My research focuses on the development of stem cell-based therapy for advanced stages of retina diseases that cause photoreceptor degeneration. The goal of our research is to replace the loss of photoreceptors in patients with clinically safe and functional photoreceptor progenitors with the aim of improving their visual acuity or even restoring their vision. The main preclinical model is mice.
But their small size eyeball make it challenging to inject materials, especially under the retina. Developing the skill to perform successful subretinal injections requires patient and perseverance. We have successfully developed a laminin base for the receptor differentiation method that is able to generate photoreceptor progenitors in 32 days.

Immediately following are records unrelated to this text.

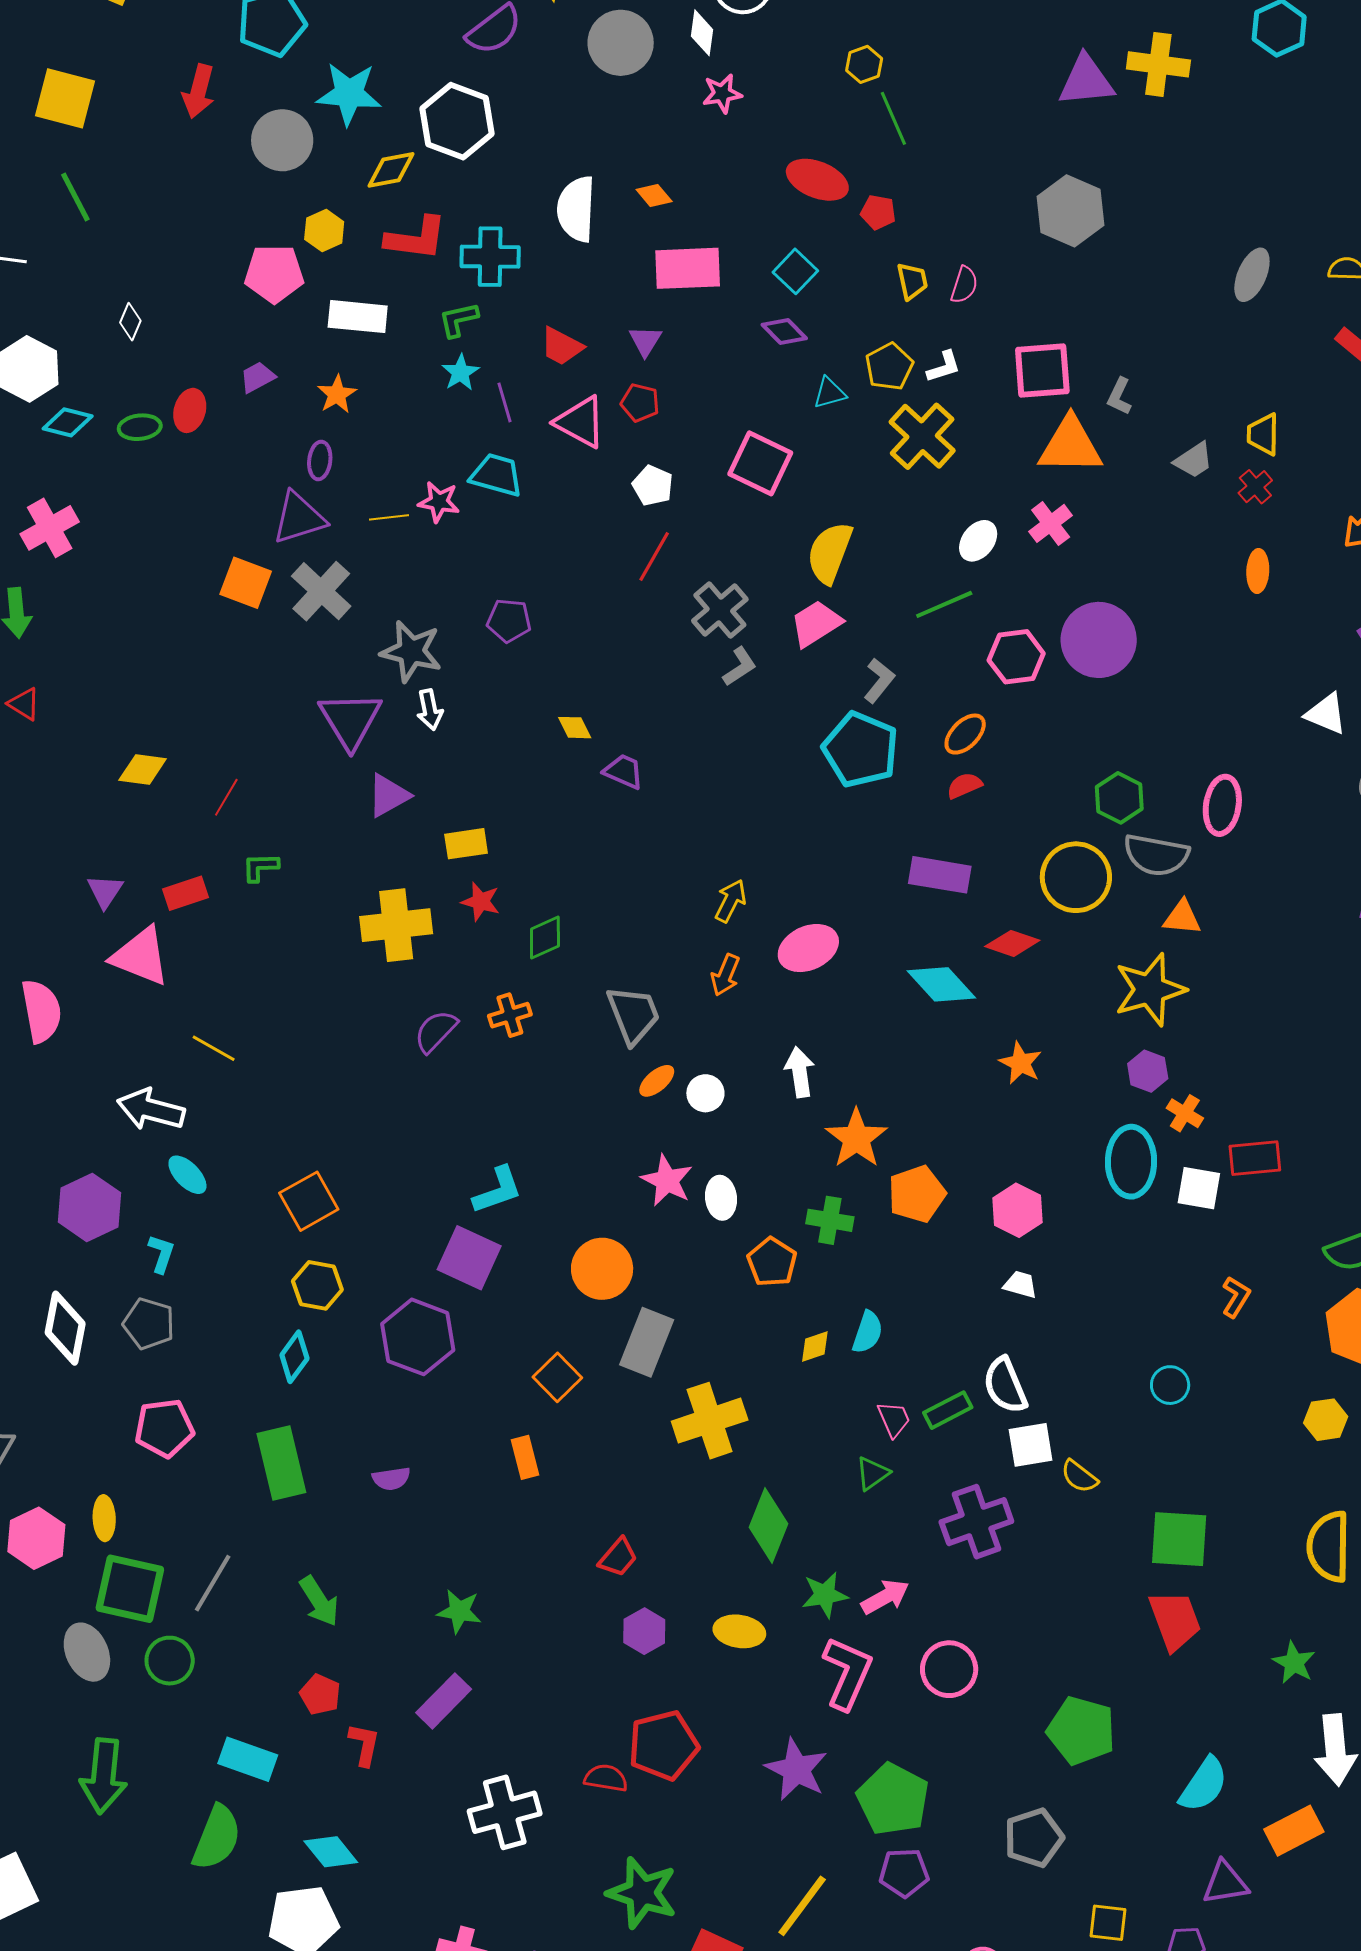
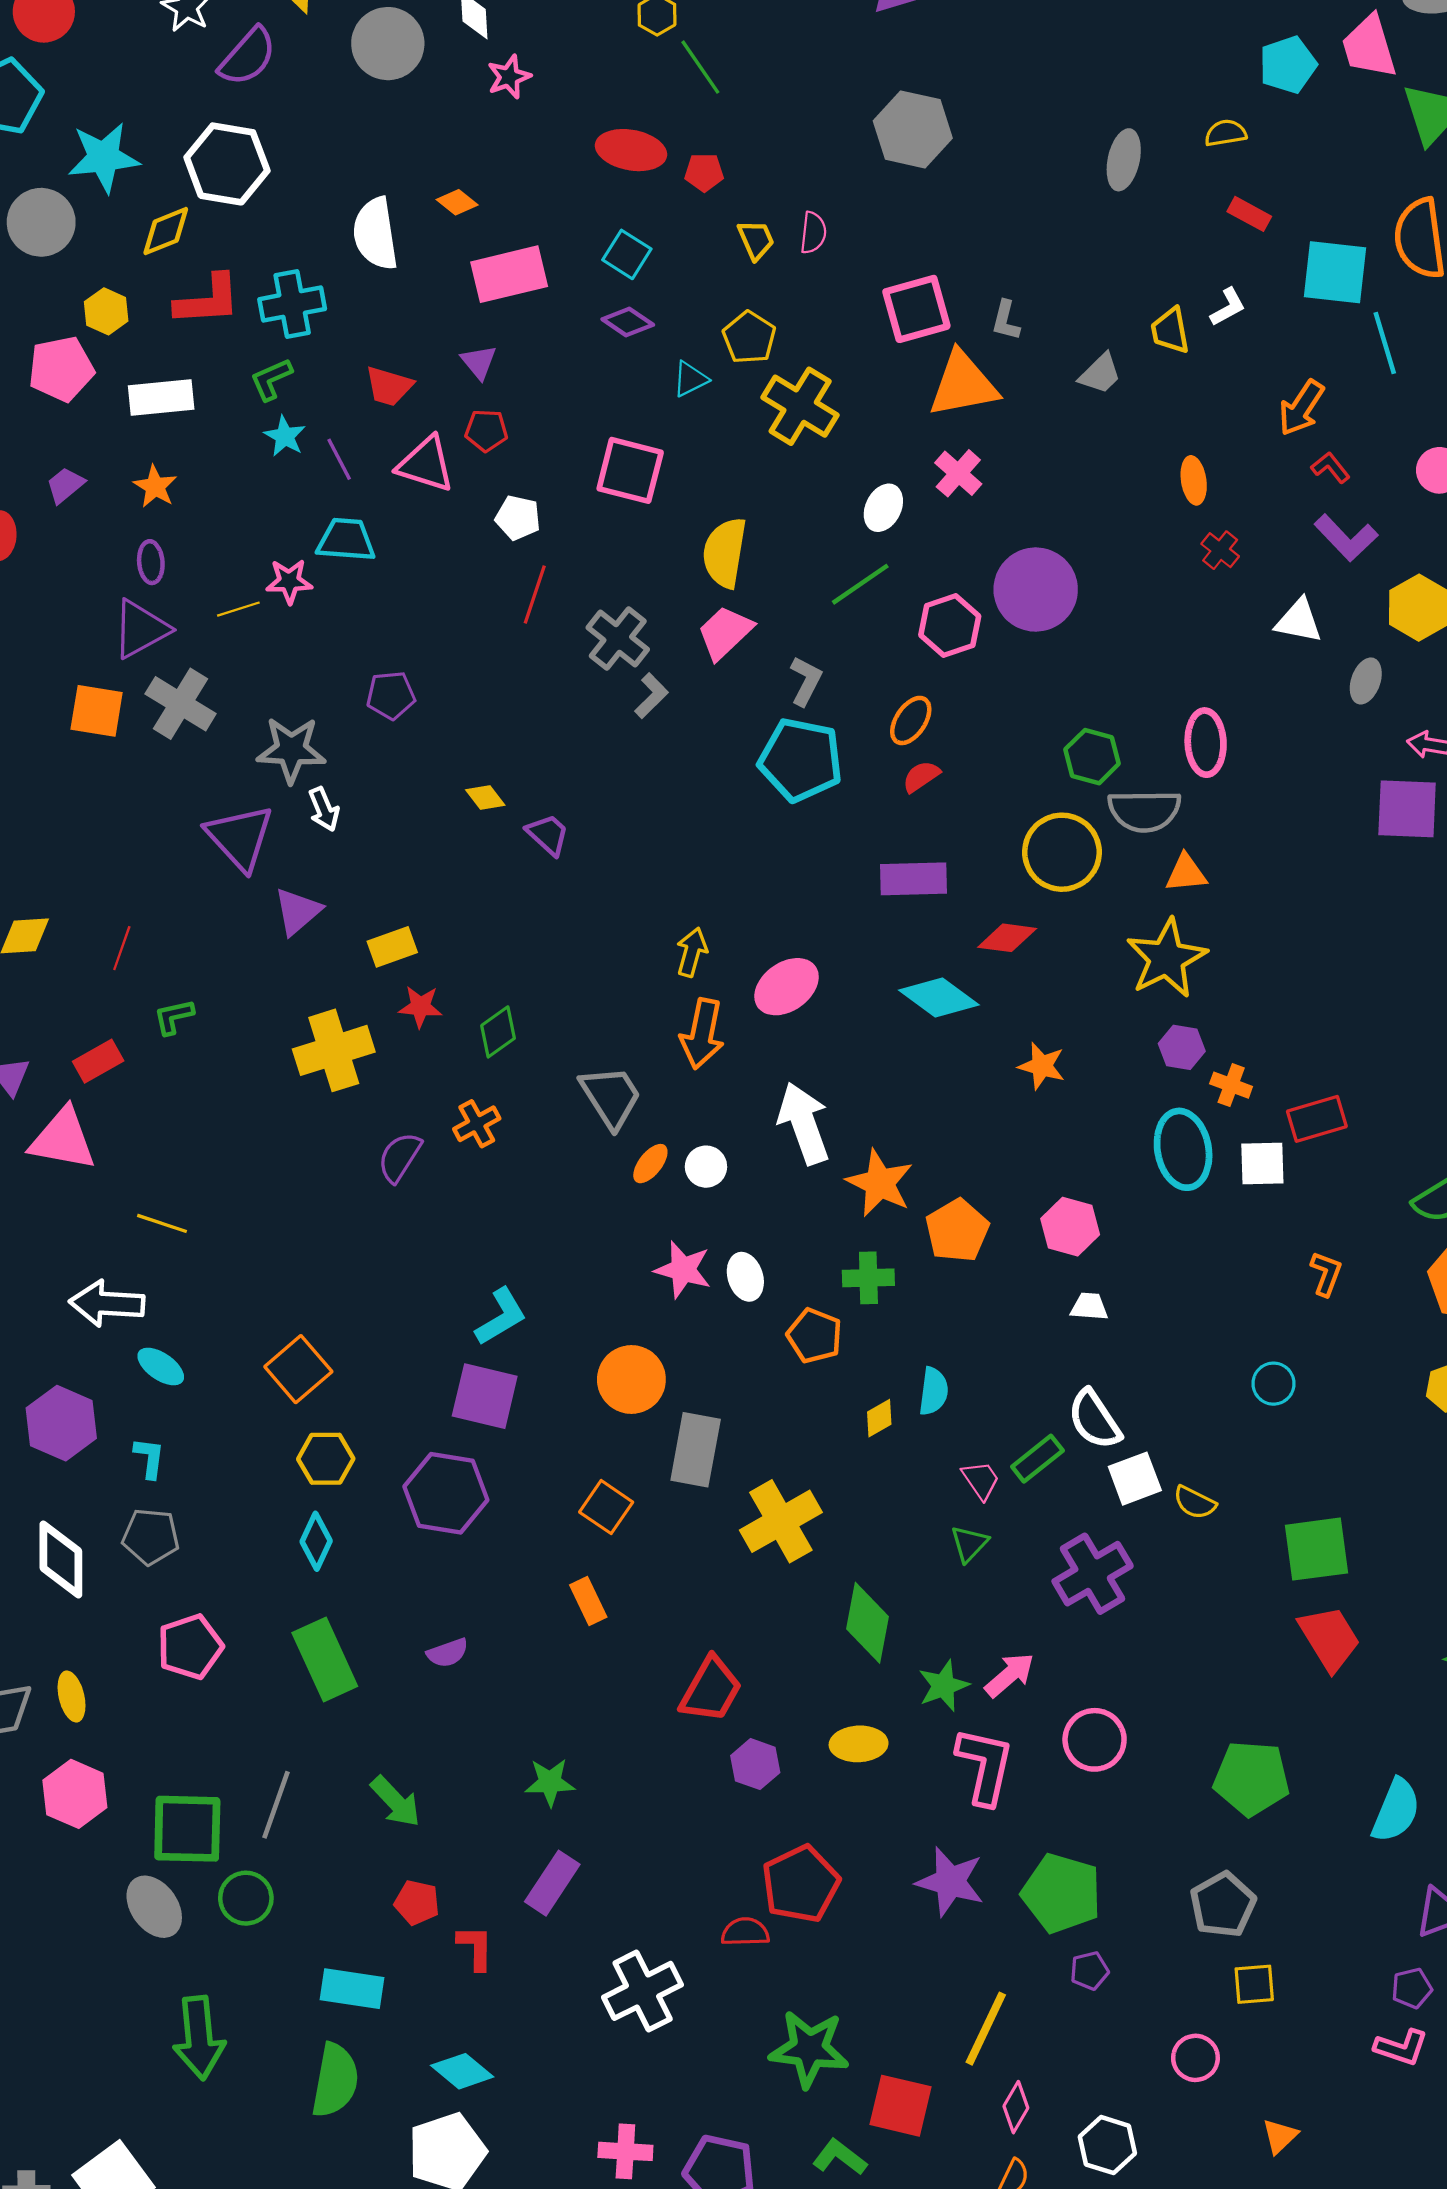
white L-shape: (944, 367) -> (1228, 307), moved
red cross: (1255, 487) -> (1220, 550), moved
purple trapezoid: (624, 771) -> (548, 835), turned 30
orange arrow: (725, 975) -> (702, 1034), size x1.5
white arrow: (800, 1072) -> (804, 1123), size x1.5
yellow ellipse: (104, 1518) -> (72, 1696), moved
red trapezoid: (618, 1557) -> (711, 1690), size x1.5
purple pentagon: (904, 1873) -> (1090, 1971), size x0.7
yellow square: (1108, 1923) -> (1254, 1984), moved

The subretinal transplantations of this photoreceptor progenitors cell suspensions in the rodent resulted in synaptic connectivity between the holes and graft in the eyes. This has led to partial visual restoration. Our approach is simple.
Direct visualization helps the surgeon maneuver the needle to the area of interest. Begin by placing PRDM in a water bath set at 37 degrees Celsius. Remove a cryovial containing day 32 HESC-derived photoreceptor progenitor cells from liquid nitrogen and keep it on dry ice.
Then thaw the cryovial in a water bath at 37 degrees Celsius for three to five minutes. Resuspend the cells in one milliliter of PRDM. Centrifuge them at 130g for four minutes.
After removing the supernatant, resuspend the pellet in one milliliter of PRDM. To count the cells, take 10 microliters of the cell suspension and mix with 0.2%Trypan Blue following the manufacturer's instructions. Pipette the cell mixture into the cell counting chamber slide.
And determine the cell number and viability using an automated cell counter. If cell viability is above 70%centrifuge the remaining cell suspension at 130g for four minutes. Remove the supernatant and resuspend the cell pellet in PRDM for transplantation.
Using a 10 microliter pipette tip, resuspend cell clumps in the microfuge tube until no clumps are visible. Load the suspension into a 33-gauge injection syringe and confirm the extrusion of cell solution through the needle. To begin, take an anesthetized mouse and apply one drop of 1%tropicamide and 2.5%phenylephrine into the eye to dilate the pupil.
Then apply an ophthalmic gel to the cornea to prevent dryness and anesthesia-induced cataracts. Next, set up an upright operating microscope with a direct light path in a sterile environment to perform the subretinal injection. To prepare the 10 microliter glass syringe, detach the needle hub and attach the 33-gauge blunt needle.
Take the metal hub cover and securely fasten the needle onto the syringe. Flush the needle with distilled water to test leakage and needle patency. Then empty the syringe and set it aside carefully.
Next, position the anesthetized mouse on a cushion and orient the treatment eye toward the microscope's objective. Apply 0.5%proparacaine hydrochloride and wait for 30 seconds. Then apply 150 microliters of ophthalmic gel to the eye and affix a round cover slip.
Perform a preliminary eye examination observing the cornea, iris, pupil, lens, and conjunctiva. Adjust the focal plane to visualize the fundus of the mouse eye through the pupil. Then align the head so that the optic head aligns with the center of the pupil.
Afterwards, tap the base of the tube containing HESC-derived photoreceptor progenitors to get a uniform cell suspension. Using a 10 microliter glass microliter syringe with a 33-gauge blunt needle, draw two microliters of cell mixture. Use a 30-gauge disposable needle to create a sclerectomy wound positioned two millimeters behind the limbus.
Maintain the needle's angle at approximately 45 degrees to prevent contact with the lens. Once the needle tip becomes visible within the eye, carefully retract the needle. Discard the used needle into a sharp bin to prevent needle prick injuries.
Now, take the glass syringe and insert the blunt needle into the sclerectomy wound. Advance the blunt needle without touching the lens until it reaches the opposite retina of the entry wound. Gently penetrate the retina until a pressure branch on the sclera is seen.
Then inject two microliters of the cell suspension, or PRDM media, into the subretinal space while maintaining gentle pressure on the syringe. The formation of a visible bleb indicates successful injection. Wait 10 seconds to allow the cells to settle down.
Gently retract the needle from the eye. To visualize the bleb, move the mouse head to position the eye under the microscope, and secure the position by gently holding the head. For intraoperative OCT, use the iOCT function on the operating microscope and select cube on the OCT screen.
Position the scanning area on the bleb by pressing the arrow buttons. To adjust the OCT, slide centering and focus for the best OCT quality. Press capture or scan to acquire the OCT scan of the bleb area.
And review the images to check the quality of the scans. Finally, remove the cover slip and gently clean the gel from the eye using gauze. Administer antibiotic ointment once after the injection to prevent infection.
The OCT scan revealed distinct HESC entities suspended in the cell treated eye. In contrast, the media treated eye displayed unclouded fluid, void of cells within the subretinal space.